According to Joyce, the other three members that were appointed represent areas that have no local IDA. The new members are: Marlene McTigue of Coeymans Hollow, a multi-media consultant for Columbia-Greene Media; Douglas Roether of East Berne, a “semi-retired” electrician who currently serves as an associate director at a private venture capital group and manages and invests in real estate; and Anton Dreslin of Voorheesville, an IT director for the state and vice-president of Bank of America.
“Excuse making, political games have held us back from our full potential for far too long,” said Joyce. “It’s time for a new approach.”
Domalewicz said he was opposing the appointments because there was no labor representation. “On the IDA we’ve always had a member for labor on that board,” he said prior to the vote. “I don’t see anybody from labor on this board tonight. Labor will not have a voice at that table for the first time that I can remember.”
Joyce responded that he had asked Legislator Doug Bullock, D-Albany, who co-chairs the Labor Task Force, to reach out to the labor community for input regarding the changes the IDA is undergoing. He also noted that IDA member and Legislator William Clay, D-Albany, has a background in labor.

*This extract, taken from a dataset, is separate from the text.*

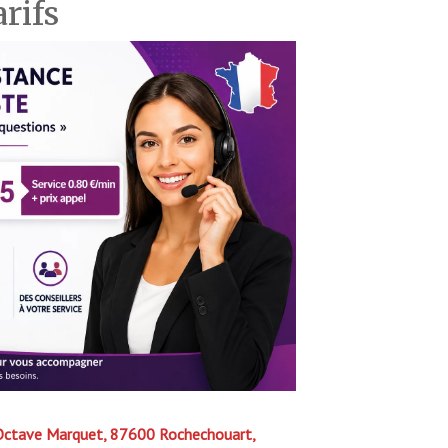
arifs
 Octave Marquet, 87600 Rochechouart,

A number of members thanked Domalewicz for his service on the IDA before the body voted to approve the appointments. McLean Lane and Joanne Cunningham (D-Delmar) joined Domalewicz in opposing the appointments.
“I wanted there to be a labor representative on the IDA,” said McLean Lane.
Domalewicz still serves as chair of the Albany County Capital Resource Corporation, which works solely with non-profits and has $1.5 million in reserve funds. “When I first got there they had $5,000,” he said of the CRC and IDA. “I turned it into $4.2 million.”
Records on the IDA website are only available as far back as 2012, but show that the public benefit corporation had $802,369 in net assets at the end of that year.